#### [YOUR GOAL]
Return a copy of every line in the data below that contains "Privacidad".

=== MATERIAL FOR THE TASK ===

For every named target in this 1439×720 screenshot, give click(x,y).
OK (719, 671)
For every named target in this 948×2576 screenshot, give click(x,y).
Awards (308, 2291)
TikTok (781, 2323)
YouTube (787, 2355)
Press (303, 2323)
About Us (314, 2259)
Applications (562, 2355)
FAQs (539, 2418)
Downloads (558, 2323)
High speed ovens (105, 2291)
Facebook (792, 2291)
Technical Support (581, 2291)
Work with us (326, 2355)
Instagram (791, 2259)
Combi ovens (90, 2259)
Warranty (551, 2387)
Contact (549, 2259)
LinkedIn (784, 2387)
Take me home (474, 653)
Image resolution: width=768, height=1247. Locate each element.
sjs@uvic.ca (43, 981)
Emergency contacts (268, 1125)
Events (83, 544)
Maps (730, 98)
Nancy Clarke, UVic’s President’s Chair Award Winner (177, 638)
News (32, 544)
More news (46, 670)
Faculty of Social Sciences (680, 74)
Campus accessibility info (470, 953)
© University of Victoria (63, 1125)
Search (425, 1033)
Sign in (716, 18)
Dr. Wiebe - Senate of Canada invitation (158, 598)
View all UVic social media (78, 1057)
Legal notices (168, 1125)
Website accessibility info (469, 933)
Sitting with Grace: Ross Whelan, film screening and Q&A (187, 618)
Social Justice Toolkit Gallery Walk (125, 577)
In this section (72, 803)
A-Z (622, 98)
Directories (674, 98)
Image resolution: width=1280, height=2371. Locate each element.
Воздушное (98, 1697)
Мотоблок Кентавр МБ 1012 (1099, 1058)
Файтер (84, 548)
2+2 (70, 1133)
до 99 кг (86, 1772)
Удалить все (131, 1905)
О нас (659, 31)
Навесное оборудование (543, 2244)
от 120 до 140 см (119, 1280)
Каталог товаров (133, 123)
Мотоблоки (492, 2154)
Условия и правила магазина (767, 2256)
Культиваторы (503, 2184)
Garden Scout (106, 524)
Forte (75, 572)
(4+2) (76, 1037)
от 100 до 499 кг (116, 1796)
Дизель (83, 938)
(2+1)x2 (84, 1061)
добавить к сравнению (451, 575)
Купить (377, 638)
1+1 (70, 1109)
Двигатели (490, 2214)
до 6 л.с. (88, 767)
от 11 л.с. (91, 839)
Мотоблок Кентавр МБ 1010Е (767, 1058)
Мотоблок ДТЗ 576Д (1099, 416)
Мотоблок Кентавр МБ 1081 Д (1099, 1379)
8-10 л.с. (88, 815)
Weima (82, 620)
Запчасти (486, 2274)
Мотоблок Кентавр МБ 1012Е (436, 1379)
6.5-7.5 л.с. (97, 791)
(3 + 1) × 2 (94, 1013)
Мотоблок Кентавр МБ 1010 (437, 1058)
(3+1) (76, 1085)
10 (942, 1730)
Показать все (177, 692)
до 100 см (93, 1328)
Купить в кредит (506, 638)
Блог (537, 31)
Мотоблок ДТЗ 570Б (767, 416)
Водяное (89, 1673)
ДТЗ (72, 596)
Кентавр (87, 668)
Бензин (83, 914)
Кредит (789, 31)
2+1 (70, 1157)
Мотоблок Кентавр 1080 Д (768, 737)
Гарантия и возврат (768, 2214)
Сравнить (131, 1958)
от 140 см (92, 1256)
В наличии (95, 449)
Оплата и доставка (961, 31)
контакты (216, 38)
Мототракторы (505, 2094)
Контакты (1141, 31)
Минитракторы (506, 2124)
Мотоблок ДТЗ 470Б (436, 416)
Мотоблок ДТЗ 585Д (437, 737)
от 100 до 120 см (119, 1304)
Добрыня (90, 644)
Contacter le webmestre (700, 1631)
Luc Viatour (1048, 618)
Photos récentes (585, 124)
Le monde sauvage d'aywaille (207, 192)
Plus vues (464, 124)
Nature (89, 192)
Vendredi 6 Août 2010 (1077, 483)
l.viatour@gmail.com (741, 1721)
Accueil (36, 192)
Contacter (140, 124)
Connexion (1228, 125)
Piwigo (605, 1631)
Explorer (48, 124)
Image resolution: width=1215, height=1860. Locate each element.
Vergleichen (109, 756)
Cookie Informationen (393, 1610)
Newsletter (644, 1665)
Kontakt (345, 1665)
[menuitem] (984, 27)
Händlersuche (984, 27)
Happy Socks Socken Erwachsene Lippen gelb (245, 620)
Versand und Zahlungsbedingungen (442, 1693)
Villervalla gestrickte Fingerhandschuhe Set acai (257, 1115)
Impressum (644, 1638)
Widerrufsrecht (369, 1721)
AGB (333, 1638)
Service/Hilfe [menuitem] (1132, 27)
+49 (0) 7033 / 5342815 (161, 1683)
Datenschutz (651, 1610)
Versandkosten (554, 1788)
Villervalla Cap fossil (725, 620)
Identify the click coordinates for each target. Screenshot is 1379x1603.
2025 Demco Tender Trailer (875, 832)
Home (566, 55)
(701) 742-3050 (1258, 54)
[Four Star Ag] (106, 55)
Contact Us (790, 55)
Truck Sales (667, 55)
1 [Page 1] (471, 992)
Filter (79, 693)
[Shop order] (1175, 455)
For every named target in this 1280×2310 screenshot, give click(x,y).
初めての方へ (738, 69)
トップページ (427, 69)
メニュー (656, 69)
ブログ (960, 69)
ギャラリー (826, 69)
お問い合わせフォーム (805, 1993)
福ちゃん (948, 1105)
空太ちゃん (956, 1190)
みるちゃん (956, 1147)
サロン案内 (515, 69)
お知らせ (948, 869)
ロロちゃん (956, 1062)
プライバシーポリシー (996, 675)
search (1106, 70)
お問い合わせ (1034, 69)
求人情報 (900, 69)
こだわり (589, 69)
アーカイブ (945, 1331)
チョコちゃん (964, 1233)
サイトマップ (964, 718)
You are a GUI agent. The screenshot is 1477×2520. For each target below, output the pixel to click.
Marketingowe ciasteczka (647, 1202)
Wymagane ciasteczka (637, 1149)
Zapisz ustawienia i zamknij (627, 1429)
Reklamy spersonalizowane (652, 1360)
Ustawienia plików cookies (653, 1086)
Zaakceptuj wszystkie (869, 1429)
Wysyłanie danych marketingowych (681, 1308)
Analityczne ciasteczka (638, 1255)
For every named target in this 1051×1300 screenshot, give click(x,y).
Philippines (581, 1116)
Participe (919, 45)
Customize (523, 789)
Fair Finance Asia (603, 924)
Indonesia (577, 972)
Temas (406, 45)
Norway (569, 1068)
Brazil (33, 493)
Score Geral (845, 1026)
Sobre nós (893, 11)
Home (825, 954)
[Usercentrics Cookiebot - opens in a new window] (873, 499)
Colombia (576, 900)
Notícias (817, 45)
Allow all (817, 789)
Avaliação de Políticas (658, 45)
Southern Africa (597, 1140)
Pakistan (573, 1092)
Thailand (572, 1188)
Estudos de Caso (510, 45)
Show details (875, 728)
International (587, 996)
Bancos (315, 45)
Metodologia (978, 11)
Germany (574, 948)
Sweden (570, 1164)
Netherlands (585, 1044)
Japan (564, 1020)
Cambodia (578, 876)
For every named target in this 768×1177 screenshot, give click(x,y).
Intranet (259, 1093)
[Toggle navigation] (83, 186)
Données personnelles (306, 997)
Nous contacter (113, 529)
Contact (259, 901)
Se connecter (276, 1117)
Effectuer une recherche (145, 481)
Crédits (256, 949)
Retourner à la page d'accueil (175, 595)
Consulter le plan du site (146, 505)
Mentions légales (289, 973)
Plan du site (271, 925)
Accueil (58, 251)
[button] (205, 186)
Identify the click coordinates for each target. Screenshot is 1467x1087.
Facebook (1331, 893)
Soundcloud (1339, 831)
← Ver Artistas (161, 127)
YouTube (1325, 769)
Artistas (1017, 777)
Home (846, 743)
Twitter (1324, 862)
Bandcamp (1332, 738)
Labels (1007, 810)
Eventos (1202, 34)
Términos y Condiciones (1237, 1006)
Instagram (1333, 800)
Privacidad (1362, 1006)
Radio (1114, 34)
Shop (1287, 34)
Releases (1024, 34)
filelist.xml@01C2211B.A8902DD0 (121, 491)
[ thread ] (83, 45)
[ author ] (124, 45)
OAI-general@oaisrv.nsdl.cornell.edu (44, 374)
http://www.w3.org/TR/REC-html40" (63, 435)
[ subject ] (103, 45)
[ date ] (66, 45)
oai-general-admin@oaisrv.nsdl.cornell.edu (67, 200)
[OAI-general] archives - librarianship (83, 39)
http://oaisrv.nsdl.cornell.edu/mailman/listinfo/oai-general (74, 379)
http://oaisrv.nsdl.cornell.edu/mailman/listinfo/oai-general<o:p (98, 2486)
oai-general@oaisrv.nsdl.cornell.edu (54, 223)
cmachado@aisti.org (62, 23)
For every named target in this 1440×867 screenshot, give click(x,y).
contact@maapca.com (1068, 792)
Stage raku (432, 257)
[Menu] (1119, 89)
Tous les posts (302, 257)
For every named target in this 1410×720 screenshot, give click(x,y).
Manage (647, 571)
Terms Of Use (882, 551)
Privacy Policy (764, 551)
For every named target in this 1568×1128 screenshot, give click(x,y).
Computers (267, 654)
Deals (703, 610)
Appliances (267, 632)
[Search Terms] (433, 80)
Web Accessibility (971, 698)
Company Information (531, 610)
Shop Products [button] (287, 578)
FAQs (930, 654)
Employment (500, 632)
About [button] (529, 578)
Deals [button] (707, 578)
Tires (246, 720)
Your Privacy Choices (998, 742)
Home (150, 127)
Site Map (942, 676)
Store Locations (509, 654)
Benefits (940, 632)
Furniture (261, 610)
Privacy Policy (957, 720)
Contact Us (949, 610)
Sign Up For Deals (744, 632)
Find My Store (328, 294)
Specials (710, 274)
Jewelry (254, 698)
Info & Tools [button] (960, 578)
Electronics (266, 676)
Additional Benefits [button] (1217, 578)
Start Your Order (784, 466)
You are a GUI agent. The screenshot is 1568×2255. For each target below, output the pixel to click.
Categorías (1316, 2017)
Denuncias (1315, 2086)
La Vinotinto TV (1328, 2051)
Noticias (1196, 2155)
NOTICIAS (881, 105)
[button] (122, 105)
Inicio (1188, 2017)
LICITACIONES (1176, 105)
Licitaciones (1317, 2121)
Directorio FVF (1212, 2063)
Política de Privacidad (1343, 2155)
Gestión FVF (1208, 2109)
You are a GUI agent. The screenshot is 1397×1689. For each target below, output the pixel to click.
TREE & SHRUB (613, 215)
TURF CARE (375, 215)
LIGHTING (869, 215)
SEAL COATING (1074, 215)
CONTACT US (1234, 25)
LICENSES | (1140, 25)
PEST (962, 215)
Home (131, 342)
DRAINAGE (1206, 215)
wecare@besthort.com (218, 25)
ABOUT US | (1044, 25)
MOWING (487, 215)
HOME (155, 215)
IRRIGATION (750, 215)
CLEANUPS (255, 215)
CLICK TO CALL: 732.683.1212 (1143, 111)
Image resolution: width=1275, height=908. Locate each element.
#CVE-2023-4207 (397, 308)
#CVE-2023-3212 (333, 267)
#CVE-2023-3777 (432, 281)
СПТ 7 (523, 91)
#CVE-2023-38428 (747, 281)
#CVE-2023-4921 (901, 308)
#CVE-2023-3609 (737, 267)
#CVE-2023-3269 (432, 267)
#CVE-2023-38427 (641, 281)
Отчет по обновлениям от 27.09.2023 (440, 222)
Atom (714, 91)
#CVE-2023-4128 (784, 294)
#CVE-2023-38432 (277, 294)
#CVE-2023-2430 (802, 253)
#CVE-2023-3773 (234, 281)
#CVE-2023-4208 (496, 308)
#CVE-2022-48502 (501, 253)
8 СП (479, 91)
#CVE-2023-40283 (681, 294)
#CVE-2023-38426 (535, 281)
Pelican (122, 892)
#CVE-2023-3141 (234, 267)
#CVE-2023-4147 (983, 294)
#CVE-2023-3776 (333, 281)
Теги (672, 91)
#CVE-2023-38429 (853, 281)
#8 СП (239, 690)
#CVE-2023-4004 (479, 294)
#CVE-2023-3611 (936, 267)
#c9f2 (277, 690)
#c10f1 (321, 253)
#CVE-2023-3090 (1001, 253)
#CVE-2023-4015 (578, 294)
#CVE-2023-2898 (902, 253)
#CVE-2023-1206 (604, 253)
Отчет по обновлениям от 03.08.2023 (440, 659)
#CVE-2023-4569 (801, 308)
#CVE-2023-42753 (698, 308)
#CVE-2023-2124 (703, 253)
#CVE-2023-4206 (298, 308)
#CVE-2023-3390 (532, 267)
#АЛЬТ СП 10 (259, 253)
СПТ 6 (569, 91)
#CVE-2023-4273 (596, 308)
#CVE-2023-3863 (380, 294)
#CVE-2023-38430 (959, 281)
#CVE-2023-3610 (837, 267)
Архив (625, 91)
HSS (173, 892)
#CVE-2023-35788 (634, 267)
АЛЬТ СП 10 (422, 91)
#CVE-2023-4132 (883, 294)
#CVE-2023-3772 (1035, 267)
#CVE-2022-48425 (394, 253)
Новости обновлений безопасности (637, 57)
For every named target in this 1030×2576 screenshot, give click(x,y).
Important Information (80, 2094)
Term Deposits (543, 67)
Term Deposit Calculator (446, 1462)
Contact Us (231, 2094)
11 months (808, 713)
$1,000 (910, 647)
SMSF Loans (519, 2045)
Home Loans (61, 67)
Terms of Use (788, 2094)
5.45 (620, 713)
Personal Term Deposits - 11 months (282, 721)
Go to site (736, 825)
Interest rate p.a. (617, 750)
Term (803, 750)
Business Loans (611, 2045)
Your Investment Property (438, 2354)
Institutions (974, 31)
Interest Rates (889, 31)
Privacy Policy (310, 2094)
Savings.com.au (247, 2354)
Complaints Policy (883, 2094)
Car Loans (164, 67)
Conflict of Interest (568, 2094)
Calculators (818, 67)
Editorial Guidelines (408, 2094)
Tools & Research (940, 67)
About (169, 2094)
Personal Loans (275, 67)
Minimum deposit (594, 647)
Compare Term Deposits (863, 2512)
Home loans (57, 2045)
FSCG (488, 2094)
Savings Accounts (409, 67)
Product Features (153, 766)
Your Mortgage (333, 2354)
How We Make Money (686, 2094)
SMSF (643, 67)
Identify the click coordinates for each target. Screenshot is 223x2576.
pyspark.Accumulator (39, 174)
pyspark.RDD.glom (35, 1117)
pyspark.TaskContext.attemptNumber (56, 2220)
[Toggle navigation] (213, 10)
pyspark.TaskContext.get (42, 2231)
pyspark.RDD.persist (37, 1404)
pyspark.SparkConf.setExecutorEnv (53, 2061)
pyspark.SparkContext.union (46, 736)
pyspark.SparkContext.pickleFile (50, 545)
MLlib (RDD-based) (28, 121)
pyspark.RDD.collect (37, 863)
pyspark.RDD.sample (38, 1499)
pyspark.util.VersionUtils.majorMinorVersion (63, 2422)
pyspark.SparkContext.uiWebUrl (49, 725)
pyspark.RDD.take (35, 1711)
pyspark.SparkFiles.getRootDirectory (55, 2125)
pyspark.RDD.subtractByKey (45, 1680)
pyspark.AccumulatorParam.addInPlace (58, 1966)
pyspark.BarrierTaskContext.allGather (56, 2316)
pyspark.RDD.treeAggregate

===

#### [TASK OUTPUT]
Privacidad (1362, 1006)
Política de Privacidad (1343, 2155)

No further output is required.